The EY NextWave Data Science Challenge 2019 focuses on how data can help the next smart city thrive, and boost the mobility of the future.
As a challenge participant, I downloaded a dataset with a vast number of anonymous geolocation records from the US city of Atlanta (Georgia), during October 2018. my task is to produce a model that helps understand the journeys of citizens while they move in the city throughout the day. When digging deep into the challenge, I find the work could inspire solutions that help cities anticipate disruptions, make real-time decisions, design new services, and reshape infrastructures in order to become a city as smart as their citizens.
I have my team Wendy Huai, who is also from UCLA majoring stats.
Technically speaking, this is a predictive analysis that applied models to determine (binary classification) the response features based on other independent variables.
The evaluation standard is to check the accuracy score when applying the model (developed using training data) to the testing data and how well the model is built based on logic, run-time efficiency, generalization and space of tuning etc.
Here is an overview of the challenge:
- The variables in the dataset are as follows:
Variable Name | Type | Description |
---|---|---|
hash | String | Represents the unique identifier of a device |
trajectory_id | String | Represents the unique identifier of a trajectory associated to a device |
time_entry* | Date | Indicates the local time for the starting point of the trajectory (HH:mm:ss) |
time_exit* | Date | Indicates the local time for the ending point of the trajectory (HH:mm:ss) |
Vmax | Integer | Represents the maximum velocity registered in the course of a trajectory. |
Vmin | Integer | Represents the minimum velocity registered in the course of a trajectory. |
Vmean | Integer | Represents the average velocity registered in the course of a trajectory. |
x_entry | Double | Entry x coordinate (cartesian projected position) |
y_entry | Double | Entry y coordinate (cartesian projected position) |
x_exit | Double | Exit x coordinate (cartesian projected position) |
y_exit | Double | Exit y coordinate (cartesian projected position) |
dimemsion: 67065 * 9
The challenge objective
I would like to predict how many people are in the city center between 15:00 and 16:00. The test dataset contains a number of devices where the trajectories after 15:00 have been removed. All but one: After 15:00, you will find one last trajectory, with (1) entry location, (2) entry time and an exit time that is between 15:00 and 16:00. But the exit point has been removed.

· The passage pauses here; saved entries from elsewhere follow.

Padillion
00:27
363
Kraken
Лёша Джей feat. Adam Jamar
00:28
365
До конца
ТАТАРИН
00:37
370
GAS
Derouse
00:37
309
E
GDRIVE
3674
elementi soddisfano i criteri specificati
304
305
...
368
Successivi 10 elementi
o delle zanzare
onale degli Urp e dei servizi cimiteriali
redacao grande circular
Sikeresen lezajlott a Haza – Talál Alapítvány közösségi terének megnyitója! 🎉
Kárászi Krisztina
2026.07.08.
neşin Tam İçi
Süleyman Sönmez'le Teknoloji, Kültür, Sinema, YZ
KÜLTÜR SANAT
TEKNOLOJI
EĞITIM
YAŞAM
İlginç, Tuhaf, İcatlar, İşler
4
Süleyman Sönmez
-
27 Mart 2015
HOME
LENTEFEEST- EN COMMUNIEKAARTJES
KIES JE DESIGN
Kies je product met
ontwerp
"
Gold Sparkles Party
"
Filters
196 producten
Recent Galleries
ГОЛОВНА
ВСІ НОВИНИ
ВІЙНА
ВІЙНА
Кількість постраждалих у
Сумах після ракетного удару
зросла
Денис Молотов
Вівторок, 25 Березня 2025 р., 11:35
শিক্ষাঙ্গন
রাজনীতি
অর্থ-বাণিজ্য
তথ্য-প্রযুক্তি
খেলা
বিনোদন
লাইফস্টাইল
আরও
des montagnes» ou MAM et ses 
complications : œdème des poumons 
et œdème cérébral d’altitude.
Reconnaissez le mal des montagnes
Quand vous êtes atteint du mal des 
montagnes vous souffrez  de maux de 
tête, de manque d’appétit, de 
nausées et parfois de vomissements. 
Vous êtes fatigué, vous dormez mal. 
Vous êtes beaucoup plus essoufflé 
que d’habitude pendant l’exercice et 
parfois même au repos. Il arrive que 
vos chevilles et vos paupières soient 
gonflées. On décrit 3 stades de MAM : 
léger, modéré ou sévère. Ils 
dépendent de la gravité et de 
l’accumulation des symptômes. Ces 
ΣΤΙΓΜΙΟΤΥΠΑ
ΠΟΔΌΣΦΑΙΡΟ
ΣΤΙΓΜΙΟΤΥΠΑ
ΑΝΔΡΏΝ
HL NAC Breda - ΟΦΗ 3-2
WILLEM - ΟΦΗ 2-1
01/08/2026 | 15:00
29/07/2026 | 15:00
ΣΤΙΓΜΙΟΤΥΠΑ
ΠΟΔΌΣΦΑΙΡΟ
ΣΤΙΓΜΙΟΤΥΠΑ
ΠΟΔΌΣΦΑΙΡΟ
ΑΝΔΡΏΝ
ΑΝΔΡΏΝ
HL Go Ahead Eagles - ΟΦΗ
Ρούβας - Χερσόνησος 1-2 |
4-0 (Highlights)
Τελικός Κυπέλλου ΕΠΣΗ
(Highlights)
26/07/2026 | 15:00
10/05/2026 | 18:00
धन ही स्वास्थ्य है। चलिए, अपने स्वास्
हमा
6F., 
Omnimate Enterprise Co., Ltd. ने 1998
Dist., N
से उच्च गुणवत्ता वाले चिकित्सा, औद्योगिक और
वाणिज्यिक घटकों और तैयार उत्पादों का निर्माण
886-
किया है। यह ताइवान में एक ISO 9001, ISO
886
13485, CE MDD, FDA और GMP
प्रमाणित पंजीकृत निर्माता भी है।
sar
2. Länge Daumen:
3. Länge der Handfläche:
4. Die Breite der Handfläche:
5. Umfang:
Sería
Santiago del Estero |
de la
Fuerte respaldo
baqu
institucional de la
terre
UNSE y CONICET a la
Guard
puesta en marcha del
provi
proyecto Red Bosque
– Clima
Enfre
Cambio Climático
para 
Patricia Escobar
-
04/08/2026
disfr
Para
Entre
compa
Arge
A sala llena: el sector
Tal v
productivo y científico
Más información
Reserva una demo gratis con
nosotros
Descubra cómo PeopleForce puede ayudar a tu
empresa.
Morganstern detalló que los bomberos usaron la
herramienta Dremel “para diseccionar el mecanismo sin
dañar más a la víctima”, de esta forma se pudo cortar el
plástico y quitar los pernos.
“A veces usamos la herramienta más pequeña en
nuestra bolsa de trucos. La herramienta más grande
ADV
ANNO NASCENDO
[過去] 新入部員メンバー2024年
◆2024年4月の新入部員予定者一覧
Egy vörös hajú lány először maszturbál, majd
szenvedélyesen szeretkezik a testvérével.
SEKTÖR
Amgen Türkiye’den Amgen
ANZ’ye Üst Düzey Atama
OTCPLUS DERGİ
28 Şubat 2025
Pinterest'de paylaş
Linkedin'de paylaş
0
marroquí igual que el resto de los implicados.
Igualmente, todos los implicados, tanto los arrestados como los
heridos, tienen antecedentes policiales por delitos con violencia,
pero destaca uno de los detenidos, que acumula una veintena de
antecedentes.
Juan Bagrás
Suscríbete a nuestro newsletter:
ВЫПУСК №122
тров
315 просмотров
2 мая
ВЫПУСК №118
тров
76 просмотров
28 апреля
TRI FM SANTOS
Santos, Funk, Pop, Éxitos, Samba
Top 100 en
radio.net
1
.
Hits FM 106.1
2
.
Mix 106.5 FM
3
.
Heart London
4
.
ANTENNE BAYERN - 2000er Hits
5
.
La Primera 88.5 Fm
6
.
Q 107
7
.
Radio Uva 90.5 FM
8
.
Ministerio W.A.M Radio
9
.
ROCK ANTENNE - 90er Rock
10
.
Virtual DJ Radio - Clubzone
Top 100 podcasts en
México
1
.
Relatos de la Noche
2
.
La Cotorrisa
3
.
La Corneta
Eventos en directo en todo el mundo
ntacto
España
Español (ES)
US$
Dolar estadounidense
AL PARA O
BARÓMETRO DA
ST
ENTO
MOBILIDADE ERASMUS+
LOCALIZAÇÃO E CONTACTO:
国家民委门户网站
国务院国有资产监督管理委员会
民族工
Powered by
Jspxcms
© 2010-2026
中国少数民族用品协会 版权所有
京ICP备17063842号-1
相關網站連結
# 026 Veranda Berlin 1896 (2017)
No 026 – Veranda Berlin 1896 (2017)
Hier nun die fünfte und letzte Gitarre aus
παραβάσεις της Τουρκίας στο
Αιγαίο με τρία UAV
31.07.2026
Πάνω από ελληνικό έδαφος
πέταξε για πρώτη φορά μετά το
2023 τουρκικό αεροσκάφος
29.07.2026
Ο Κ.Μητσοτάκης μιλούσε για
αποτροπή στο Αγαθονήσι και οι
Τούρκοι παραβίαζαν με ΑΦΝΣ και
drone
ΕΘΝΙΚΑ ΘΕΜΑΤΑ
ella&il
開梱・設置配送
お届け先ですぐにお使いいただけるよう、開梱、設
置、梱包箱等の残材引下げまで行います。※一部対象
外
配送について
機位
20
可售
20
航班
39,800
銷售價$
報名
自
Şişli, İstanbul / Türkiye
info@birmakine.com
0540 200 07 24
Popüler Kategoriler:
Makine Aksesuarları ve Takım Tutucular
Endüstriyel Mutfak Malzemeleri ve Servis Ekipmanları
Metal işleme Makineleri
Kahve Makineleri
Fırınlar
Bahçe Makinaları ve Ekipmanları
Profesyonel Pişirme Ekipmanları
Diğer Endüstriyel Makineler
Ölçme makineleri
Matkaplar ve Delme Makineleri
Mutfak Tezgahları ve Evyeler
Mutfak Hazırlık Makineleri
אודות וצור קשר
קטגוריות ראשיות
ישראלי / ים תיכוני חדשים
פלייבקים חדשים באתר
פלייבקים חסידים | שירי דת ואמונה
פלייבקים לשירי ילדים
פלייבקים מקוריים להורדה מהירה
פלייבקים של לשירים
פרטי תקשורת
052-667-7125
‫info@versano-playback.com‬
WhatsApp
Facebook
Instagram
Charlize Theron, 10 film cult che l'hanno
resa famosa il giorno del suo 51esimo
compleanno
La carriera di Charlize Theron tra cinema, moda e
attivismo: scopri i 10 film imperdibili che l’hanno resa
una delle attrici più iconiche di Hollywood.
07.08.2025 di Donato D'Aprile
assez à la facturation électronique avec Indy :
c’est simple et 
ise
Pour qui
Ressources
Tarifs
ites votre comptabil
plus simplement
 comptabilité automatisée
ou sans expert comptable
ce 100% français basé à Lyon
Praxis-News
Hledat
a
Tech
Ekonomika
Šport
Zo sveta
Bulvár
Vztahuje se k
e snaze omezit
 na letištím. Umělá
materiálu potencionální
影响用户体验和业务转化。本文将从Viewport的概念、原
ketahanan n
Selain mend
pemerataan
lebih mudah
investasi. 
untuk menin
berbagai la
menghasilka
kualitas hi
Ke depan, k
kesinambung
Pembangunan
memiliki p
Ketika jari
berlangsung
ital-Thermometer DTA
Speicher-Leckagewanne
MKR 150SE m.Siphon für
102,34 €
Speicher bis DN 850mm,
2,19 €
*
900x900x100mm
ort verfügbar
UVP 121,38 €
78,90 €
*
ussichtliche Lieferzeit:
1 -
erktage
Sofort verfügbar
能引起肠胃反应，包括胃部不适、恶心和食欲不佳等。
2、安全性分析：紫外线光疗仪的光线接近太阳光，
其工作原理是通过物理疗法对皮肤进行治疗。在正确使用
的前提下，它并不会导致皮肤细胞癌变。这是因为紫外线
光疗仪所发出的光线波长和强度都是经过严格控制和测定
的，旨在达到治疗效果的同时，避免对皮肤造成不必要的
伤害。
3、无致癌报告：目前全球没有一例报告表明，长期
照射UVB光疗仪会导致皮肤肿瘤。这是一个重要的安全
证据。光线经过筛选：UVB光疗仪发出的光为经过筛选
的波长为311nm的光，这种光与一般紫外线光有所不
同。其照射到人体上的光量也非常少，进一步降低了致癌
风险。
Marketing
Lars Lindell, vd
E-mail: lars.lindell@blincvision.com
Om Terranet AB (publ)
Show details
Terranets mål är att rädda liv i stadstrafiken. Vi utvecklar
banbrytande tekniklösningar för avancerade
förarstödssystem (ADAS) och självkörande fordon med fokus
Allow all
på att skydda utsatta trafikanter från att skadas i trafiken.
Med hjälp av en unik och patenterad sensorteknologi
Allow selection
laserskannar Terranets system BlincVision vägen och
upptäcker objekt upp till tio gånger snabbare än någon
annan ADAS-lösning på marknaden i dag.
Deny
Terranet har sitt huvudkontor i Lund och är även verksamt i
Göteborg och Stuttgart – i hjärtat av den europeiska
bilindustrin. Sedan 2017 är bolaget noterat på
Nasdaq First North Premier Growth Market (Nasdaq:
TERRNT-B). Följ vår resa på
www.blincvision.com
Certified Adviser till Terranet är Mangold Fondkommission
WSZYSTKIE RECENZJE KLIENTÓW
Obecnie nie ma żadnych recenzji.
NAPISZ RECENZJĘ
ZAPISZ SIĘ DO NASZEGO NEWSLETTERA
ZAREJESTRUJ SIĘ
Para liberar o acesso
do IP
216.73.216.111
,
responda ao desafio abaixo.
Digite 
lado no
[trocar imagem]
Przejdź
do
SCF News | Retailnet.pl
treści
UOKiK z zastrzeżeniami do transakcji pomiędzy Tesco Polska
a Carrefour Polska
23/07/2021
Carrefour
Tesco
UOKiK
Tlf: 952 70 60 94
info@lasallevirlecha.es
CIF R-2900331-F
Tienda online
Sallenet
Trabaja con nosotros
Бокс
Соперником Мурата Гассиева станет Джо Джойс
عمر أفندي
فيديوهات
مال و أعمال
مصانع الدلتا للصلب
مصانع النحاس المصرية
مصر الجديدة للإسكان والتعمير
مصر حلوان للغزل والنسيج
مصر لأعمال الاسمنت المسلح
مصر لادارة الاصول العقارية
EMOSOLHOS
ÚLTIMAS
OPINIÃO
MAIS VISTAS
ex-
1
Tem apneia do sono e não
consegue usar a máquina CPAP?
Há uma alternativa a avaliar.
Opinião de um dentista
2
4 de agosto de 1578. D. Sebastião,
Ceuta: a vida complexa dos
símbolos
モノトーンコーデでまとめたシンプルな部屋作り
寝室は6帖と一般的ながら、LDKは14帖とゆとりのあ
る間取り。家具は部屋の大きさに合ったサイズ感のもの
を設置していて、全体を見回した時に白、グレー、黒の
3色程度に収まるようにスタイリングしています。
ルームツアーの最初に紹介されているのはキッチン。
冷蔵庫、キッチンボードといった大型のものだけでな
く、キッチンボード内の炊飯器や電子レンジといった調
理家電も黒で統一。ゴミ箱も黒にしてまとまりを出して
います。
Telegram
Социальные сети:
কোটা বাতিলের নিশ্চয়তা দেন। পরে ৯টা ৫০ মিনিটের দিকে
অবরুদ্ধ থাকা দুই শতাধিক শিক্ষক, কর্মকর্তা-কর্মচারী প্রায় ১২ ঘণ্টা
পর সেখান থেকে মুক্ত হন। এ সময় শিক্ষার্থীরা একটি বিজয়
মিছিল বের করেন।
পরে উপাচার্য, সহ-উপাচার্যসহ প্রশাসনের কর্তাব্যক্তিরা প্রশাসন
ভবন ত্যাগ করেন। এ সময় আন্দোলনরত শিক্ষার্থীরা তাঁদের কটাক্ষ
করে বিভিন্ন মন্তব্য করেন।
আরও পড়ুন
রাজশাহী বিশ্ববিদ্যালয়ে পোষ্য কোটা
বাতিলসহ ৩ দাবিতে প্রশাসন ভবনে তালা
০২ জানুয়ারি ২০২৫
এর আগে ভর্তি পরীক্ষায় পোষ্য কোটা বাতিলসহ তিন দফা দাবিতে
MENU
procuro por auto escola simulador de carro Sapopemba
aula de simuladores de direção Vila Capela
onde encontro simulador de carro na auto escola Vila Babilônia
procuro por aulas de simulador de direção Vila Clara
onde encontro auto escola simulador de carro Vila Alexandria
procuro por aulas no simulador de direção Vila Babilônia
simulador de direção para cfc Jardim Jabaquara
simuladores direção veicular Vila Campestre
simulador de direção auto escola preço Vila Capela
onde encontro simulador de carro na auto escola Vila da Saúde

My task is to predict the location of this last exit point and whether this device is within the city center or not. The target variable is the latter.
After I estimate the position of each target, I have to classify that point based on whether it is located inside the city center or not: See the graphic example below
The procedure
Overview – Exloration – Questioning – Data Inspection – Preprocessing (cleaning, imputation, manipulation, balancing, normalization, transformation …) – Stratified Data Spliting – Feature Engineering – Modeling – Tuning – Validation (CV,kV, LOOCV … ) – Testing – Evaluation (AUC/ROC, ConfusionMatrix …) – Re-tuning – Submission
There are 37 models I have built and featured using R and Python based on the running time and hands-on application during this competition, and they are (not limited to):
Model Name | - | - |
---|---|---|
Logistirc Regression | Naive Bayesian | Regression Trees & Baggings |
kNN | SVM | Random Forest |
Gradient Boosting | Ensembled Model | LDA/QDA |
Sample submission
The submissions are csv files containing the information of trajectory_id with classfiation result 1/0 representing if the person is in city center or not.
Rankings
- Top 10 in US with quite less intense amount of submissions: 
- Ranking 11 in China region under name DEEDEE as local finalist 
Improvement
- we could improve the model with more advanced algorithms such as Generalized RF.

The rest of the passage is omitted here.